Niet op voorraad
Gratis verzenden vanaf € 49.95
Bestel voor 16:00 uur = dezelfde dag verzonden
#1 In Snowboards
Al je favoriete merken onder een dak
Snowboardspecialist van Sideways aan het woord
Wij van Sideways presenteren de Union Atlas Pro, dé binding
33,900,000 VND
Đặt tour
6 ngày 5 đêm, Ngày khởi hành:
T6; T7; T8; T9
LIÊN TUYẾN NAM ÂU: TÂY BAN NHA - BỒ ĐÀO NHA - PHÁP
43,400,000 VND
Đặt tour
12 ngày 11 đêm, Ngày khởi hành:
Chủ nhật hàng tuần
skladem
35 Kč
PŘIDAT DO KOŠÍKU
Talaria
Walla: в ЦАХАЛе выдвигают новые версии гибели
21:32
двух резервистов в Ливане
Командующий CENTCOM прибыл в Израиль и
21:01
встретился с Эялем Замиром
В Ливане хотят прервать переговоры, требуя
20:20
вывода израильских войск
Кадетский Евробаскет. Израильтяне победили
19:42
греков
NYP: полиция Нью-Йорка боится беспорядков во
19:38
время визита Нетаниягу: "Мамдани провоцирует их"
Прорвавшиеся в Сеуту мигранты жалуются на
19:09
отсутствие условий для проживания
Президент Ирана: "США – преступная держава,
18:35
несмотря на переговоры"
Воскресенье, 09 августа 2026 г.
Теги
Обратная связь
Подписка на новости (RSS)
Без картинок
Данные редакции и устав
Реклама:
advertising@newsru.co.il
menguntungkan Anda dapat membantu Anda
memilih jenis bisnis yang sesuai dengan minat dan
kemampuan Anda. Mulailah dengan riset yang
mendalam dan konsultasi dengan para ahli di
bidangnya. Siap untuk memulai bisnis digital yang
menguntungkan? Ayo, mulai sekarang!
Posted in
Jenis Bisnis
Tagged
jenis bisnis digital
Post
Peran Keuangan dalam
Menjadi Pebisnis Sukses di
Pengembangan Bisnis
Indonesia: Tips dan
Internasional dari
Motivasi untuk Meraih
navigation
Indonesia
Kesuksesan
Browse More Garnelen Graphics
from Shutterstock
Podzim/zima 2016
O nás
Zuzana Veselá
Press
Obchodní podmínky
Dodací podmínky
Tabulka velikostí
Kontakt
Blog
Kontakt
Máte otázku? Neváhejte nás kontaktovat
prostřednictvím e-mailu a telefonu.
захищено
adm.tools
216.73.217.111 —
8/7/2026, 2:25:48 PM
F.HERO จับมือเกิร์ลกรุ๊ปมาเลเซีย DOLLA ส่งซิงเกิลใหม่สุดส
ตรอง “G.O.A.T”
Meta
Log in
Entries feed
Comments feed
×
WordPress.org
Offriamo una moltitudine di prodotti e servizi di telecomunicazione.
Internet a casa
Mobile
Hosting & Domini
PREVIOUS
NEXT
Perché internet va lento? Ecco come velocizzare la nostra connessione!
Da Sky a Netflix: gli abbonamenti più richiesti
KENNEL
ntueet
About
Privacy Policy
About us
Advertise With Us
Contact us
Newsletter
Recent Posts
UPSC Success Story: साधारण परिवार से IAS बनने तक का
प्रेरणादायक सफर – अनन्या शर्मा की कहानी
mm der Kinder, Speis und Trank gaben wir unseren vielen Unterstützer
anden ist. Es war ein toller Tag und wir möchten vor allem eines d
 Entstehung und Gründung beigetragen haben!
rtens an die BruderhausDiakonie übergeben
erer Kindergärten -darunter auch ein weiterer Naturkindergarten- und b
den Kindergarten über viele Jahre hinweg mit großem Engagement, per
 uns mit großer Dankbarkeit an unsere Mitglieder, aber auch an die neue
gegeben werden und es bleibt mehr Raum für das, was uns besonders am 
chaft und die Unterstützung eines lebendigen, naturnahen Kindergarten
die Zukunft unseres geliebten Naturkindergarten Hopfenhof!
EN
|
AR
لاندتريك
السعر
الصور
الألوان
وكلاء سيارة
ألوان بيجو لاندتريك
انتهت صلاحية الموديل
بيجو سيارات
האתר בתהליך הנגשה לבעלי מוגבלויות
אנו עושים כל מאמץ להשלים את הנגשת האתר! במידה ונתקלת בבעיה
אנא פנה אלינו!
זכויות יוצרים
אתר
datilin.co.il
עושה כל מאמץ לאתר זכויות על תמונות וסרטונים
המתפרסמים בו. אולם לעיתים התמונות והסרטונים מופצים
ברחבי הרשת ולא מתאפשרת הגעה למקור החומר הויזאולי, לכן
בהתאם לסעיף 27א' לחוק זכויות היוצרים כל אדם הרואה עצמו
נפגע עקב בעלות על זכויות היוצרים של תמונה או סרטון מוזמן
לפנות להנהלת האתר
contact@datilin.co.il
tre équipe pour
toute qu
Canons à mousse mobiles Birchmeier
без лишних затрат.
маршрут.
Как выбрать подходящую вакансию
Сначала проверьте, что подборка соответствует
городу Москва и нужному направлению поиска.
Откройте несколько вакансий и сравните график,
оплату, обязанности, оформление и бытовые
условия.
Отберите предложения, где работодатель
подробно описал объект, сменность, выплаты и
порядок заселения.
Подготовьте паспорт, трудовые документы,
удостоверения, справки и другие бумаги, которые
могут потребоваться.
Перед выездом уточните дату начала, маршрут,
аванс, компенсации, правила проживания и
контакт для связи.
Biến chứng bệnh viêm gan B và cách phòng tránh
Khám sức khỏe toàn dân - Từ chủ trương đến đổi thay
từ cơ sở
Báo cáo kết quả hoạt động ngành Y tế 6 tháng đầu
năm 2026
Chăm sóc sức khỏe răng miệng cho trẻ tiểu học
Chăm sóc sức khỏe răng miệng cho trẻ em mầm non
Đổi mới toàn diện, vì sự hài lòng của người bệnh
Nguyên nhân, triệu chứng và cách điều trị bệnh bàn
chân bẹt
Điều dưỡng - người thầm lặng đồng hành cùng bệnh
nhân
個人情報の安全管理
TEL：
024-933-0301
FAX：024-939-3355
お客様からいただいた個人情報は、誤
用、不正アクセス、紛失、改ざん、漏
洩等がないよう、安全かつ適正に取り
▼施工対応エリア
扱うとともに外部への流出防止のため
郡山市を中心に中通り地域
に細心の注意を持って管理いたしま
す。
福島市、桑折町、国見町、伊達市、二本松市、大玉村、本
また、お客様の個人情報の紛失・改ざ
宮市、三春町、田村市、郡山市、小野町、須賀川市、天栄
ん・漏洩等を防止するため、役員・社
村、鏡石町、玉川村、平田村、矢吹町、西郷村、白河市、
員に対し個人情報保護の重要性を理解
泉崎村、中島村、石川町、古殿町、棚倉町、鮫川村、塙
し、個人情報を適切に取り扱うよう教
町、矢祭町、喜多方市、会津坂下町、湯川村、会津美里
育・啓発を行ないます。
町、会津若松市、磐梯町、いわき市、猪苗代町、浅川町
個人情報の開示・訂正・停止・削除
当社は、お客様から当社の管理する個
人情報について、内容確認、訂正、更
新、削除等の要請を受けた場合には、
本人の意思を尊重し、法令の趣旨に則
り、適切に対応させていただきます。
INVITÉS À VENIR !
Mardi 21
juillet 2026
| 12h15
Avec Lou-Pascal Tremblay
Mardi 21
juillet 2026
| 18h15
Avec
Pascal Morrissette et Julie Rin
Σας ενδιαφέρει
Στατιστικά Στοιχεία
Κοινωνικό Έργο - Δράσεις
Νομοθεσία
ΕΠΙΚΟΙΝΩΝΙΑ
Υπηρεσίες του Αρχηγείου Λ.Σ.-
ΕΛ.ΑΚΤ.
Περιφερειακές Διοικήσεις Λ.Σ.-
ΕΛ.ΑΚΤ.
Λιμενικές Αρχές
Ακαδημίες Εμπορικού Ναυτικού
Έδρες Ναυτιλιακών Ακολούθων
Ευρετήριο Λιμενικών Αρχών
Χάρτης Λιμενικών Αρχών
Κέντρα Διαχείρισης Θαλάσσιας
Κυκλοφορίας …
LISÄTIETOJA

════════

Problem requirements:
Looking at the data above, write out exactly the lines that start at the one containing "rtens an die BruderhausDiakonie übergeben" and end at the one containing "uns mit großer"; include both and nothing beyond.

Solution to this problem:
rtens an die BruderhausDiakonie übergeben
erer Kindergärten -darunter auch ein weiterer Naturkindergarten- und b
den Kindergarten über viele Jahre hinweg mit großem Engagement, per
 uns mit großer Dankbarkeit an unsere Mitglieder, aber auch an die neue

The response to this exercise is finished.